Welcome to the May 2019 report from the Reproducible Builds project! In our reports we outline the most important things which we have been up to in and around the world of reproducible builds & secure toolchains over the past month.
As a quick recap, whilst anyone can inspect the source code of free software for malicious flaws, almost all software is distributed to end users pre-compiled. The motivation behind reproducible builds effort is to ensure no malicious flaws have been introduced during this compilation process by promising identical results are always generated from a given source, thus allowing third-parties to come to a consensus on whether a build was compromised.
In this month’s report, we will cover:
- Media coverage — More supply chain attacks, Reproducible Builds at conferences, etc.
- Upstream news — Mozilla updates their add-on policy, etc.
- Distribution work — Debian Installer progress, openSUSE updates.
- Software development — A try.diffoscope.org rewrite, more upstream patches, etc.
- Misc news — From our mailing list, etc.
- Getting in touch — How to contribute, contact details, etc.
If you are interested in contributing to our project, please visit our Contribute page on our website.
Media coverage
-
Adam Greenberg reported on Wired about the “mysterious hacker group” Barium, detailing a single group of malicious actors who appear responsible for a variety supply chain attacks of CCleaner, Asus and more, planting backdoors on & gaining access to millions of end-user machines.
-
The work of Chris Lamb in/around Debian’s Reproducible Builds effort was awarded a Google Open Source Peer Bonus award, a program with the goal of recognising and supporting the ecosystem and sustainability of free software by recognising developers for their contributions to open source projects.
-
Kushal Das presented at PyCon 2019 on building reproducible Python applications for secured environments. Here, Kushal argues that validating the dependencies of the project is as critical as actual project source code, referring to incidents where actors were able to steal bitcoins using a popular library. His talk uses the SecureDrop client application for journalists as an example project to see how to tackle the more general problem.
-
GitHub announced adding a package registry feature which “suggest but alas not guarantee” a strong link between the Git repository and the published packages, highlighting the need for Reproducible Builds in this area.
-
Andrew Martin has published his slides for his talk entitled Rootless, Reproducible and Hermetic: Secure Container Build Showdown that he gave at KubeCon 2019.
Upstream news
The IPFS “Package Managers Special Interest Group” is gathering research around package management, much of which is relevant to the Reproducible Builds effort.

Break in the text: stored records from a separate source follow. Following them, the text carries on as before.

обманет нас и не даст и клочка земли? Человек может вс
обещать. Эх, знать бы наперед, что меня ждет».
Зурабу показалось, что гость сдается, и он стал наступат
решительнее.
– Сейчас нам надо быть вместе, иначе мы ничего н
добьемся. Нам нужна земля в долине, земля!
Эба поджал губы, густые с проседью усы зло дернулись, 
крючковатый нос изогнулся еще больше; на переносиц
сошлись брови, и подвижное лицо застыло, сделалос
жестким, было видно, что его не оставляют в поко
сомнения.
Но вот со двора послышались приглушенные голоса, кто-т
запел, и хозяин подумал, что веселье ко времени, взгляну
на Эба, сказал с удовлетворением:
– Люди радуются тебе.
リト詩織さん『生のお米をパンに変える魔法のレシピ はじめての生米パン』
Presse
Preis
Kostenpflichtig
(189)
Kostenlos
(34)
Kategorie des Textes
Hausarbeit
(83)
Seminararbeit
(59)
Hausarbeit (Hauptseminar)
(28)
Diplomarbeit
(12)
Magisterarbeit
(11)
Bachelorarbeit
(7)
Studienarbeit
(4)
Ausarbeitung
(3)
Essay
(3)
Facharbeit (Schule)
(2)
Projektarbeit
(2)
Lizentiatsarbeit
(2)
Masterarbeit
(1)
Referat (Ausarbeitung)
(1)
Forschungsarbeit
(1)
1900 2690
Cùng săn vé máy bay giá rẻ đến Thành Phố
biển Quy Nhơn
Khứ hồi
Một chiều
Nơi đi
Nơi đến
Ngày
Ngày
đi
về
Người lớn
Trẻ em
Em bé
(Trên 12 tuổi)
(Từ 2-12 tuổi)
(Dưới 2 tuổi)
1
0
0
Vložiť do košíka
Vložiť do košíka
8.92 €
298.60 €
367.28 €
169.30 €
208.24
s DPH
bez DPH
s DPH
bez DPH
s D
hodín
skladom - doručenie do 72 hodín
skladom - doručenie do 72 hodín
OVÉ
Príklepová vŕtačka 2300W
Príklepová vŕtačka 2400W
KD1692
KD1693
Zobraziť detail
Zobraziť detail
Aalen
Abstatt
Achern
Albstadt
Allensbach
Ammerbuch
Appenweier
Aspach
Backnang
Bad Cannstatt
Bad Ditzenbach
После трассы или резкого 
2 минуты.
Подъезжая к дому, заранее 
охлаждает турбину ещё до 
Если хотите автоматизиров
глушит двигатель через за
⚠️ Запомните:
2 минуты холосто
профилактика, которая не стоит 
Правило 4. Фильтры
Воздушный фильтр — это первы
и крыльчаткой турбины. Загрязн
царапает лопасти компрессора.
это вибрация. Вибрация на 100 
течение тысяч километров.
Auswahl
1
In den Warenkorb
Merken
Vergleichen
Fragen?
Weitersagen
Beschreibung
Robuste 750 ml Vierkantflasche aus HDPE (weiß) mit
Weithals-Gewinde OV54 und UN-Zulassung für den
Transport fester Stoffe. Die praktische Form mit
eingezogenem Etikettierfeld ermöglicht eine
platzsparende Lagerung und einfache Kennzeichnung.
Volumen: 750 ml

Atharva Lele plans to work on reproducible builds for the Buildroot embedded Linux project as part of Google Summer of Code, ensuring that two instances of buildroot running with the same configuration for the same device yield the same result.
Mozilla’s latest update to the Firefox add-on policy now dictates that add-ons may contain “transpiled, minified or otherwise machine-generated code” but Mozilla needs to review a copy of the human-readable source code. The author must provide this information to Mozilla during submission along with instructions on how to reproduce the build.
Distribution work
Bernhard M. Wiedemann posted his monthly Reproducible Builds status update for the openSUSE distribution.
Holger Levsen filed a wishlist request requesting that Debian’s .buildinfo
build environment specification documents from the Debian Long Term Support (LTS) project are also distributed by the build/archive infrastructure so that the reproducibility status of these security packages can be validated.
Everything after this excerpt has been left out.